The submitter doesn't seem to be in any way connected to the project, so this seems to just organically be interesting and still new for enough people––I hadn't seen the earlier posts, for example, and I check HN quite obsessively.
Filed minor bug report about tiny/disappearing scroll bars last time this showed up here. Authors took it seriously and pushed a change very quickly. Thanks!
Looks nice. Does it support update and insert operations on views (using INSTEAD OF triggers)? That's a feature that led me to DBeaver, which I'm liking a lot.
I like the idea, but the execution seems rather bad. If I try to connect to my Postgres server, it can't find a single table in any database, even though I know there are tables and I know that other clients can fetch them. It also seems to say "undefined rows affected" on all SELECTs.
I'm not sure if I like the idea. What does it offer that DBeaver doesn't? DBeaver's auto-complete is a bit eager, and it looks like the Java application that it is, but it works, and the features Beekeeper touts are provided by DBeaver with the same ease. But DBeaver does seem to offer a lot more.
DBeaver looks and feels like something that was cobbled together over the past 15 years. I just cannot make myself use it without constantly feeling icky.
TablePlus is a paid, proprietary software. And not only that, it's licensed per device, not per user, one year at a time. So if you work on two computers, that's $120 per year.
I looked at this the other day, and put in a feature request.
I have a personal copy of SQLYog ultimate, which for the most part I love. Of course I want something (open source) has a similar UX with quickly accessing rows, and being able to switch between query results and table row view. And being able to do import and exports with options. This would be to help people at work. The OSS and free packages out there are not very friendly IMHO.
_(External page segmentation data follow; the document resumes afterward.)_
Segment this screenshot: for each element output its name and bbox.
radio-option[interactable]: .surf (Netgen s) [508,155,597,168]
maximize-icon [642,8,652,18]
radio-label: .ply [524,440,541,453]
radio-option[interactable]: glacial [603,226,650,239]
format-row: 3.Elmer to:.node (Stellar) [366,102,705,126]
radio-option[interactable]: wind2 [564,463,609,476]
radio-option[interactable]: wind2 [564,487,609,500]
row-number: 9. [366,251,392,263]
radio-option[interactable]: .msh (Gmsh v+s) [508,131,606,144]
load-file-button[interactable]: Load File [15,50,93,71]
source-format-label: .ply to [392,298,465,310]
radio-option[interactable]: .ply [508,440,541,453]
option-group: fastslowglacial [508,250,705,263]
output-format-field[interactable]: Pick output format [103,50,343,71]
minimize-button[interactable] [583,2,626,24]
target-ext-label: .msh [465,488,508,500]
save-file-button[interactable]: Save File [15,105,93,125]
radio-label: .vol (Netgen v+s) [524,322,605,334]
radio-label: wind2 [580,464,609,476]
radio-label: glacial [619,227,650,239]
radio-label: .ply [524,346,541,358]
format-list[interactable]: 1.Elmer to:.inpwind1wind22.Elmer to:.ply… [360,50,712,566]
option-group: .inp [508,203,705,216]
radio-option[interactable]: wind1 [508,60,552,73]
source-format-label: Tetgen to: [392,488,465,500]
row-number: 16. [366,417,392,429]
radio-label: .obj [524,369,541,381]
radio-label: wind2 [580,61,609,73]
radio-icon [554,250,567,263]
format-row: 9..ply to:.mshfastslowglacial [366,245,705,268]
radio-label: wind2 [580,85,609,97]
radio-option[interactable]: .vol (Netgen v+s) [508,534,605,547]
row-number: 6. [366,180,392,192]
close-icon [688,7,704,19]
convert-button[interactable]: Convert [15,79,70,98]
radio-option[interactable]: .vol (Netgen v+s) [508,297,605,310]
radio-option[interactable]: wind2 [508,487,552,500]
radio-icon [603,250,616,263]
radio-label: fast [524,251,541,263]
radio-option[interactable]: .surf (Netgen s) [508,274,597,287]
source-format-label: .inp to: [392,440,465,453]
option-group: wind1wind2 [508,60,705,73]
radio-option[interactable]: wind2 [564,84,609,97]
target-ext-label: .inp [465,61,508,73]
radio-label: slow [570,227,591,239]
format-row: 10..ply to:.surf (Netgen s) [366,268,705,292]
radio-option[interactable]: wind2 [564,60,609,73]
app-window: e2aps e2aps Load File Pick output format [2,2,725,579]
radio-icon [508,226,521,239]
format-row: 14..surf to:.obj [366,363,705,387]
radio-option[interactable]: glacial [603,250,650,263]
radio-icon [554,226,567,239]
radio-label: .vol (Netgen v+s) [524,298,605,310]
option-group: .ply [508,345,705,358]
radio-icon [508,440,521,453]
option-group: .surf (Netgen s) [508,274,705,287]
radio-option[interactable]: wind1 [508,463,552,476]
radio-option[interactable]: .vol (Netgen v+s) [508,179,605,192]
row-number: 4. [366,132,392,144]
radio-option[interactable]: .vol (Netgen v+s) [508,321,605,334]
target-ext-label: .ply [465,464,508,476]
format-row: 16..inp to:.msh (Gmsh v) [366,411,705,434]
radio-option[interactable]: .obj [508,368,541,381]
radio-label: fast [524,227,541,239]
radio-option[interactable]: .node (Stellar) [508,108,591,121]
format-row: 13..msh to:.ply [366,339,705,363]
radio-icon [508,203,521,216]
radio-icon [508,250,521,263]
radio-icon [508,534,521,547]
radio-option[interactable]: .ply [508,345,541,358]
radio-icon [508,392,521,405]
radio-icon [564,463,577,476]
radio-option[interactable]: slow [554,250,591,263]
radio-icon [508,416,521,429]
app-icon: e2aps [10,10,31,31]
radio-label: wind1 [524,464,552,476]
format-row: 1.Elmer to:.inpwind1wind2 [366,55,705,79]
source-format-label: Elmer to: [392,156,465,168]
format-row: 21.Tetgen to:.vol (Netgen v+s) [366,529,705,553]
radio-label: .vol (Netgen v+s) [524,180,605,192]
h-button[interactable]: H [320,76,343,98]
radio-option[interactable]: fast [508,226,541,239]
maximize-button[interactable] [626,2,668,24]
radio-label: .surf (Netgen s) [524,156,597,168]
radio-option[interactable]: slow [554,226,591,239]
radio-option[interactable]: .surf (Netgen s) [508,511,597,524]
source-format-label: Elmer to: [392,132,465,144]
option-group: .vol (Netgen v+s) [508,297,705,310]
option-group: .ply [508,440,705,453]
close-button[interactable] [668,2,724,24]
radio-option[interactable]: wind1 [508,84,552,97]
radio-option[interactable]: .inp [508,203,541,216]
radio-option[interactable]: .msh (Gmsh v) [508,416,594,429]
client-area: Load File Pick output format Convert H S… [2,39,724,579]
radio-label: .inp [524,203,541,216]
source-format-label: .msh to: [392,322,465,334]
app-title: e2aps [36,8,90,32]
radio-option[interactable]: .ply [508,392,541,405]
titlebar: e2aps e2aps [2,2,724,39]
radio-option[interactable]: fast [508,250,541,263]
Here's the thing that bugs me about the JavaScript ecosystem. This is a database manager, so it's presumably going to be connecting to pretty sensitive systems, with pretty sensitive credentials. Do you think the developers have audited all of these dependencies? Do you think they can have possibly audited all of these dependencies?
I’m not sure if that’s really relevant. I’m building those sensitive systems with Javascript, and just trust Snyk to notify me if anything untowards happens.
It is literally impossible to audit all these libraries. But that’s the case for almost all languages with a package manager.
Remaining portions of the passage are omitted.